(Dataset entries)

• • • •

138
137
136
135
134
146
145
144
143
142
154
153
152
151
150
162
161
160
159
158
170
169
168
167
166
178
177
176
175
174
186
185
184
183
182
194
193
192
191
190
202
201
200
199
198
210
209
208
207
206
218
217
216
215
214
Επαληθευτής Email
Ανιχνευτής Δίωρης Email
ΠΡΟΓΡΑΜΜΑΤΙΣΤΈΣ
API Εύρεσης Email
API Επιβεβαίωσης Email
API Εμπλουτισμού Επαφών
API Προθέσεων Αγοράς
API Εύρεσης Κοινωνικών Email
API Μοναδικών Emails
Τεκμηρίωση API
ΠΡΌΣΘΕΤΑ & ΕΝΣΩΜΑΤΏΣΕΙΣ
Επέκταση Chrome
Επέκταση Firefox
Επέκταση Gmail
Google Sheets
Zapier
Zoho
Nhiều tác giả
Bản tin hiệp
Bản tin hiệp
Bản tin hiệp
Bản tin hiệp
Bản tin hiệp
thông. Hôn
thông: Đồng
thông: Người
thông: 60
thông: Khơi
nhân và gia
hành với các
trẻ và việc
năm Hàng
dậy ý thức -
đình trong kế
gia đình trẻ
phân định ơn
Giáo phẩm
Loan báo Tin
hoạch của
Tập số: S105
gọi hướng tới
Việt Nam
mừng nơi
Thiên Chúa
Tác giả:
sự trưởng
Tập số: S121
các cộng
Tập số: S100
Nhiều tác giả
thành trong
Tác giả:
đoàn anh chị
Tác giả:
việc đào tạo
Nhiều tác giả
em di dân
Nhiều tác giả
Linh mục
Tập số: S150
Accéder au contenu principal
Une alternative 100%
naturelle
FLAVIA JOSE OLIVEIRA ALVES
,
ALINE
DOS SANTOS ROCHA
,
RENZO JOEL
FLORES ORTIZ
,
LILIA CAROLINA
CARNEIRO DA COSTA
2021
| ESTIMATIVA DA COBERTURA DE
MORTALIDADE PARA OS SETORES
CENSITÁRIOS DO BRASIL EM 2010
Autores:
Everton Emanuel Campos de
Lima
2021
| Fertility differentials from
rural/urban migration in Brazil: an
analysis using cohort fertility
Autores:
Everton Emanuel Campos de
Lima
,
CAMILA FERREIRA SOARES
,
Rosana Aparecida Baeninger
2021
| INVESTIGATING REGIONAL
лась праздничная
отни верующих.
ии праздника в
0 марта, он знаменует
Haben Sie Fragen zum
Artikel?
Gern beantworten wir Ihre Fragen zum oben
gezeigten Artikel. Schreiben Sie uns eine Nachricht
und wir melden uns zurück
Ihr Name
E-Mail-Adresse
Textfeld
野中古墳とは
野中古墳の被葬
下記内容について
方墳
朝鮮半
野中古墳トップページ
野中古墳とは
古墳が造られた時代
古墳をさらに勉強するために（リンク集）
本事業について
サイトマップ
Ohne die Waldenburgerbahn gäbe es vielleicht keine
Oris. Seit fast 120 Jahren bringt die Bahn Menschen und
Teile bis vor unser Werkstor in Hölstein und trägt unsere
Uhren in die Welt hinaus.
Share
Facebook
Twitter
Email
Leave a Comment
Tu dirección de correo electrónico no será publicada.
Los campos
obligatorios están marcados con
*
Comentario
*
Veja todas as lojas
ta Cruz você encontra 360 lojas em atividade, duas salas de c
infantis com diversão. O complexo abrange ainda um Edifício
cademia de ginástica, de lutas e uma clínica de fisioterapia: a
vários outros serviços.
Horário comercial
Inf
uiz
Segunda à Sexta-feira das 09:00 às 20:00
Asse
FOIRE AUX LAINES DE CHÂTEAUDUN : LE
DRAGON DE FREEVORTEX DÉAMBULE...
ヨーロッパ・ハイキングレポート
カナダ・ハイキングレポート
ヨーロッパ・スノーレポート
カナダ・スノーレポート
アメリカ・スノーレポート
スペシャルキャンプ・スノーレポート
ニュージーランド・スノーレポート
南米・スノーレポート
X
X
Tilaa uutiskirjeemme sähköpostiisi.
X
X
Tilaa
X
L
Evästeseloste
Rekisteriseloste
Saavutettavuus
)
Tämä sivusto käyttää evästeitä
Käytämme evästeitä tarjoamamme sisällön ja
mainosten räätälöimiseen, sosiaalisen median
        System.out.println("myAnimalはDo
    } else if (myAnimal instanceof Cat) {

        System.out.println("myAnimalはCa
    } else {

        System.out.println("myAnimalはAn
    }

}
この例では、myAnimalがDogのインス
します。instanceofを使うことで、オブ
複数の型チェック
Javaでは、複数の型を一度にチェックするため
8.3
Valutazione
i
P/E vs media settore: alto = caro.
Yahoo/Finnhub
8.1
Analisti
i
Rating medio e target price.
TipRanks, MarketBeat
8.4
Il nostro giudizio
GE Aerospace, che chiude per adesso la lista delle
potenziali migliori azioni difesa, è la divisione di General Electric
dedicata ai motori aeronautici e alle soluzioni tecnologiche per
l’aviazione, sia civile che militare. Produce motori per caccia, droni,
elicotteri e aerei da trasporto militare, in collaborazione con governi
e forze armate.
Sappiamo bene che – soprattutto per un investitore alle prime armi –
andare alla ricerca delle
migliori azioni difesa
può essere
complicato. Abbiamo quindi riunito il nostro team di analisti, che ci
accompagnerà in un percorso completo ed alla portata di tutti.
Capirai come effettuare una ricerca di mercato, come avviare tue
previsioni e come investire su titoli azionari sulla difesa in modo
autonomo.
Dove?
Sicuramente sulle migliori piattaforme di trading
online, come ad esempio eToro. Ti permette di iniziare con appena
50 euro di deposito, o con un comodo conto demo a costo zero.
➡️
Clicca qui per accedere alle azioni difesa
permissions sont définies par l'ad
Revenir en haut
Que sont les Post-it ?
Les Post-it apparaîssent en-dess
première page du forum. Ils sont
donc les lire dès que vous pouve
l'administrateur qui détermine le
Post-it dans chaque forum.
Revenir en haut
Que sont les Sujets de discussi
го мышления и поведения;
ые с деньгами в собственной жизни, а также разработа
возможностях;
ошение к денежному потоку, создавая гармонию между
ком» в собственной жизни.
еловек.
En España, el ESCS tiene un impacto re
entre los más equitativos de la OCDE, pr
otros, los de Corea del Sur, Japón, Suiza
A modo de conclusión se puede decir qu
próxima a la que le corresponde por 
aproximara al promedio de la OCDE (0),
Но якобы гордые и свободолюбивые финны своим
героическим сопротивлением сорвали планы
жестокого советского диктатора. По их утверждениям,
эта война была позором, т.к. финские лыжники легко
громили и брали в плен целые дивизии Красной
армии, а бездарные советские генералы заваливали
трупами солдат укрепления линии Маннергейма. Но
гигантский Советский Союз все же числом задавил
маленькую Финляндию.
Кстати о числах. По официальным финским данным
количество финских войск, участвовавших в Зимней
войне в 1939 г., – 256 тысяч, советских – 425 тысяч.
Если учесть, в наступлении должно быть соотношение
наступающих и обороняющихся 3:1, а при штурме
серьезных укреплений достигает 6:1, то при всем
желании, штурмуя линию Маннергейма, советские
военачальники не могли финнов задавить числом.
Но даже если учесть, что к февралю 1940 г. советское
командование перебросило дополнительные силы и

• • • •

» Exercise directions:
Search the records for lines holding the word "Επέκταση", then copy each line you find.

» Solution for this task:
Επέκταση Chrome
Επέκταση Firefox
Επέκταση Gmail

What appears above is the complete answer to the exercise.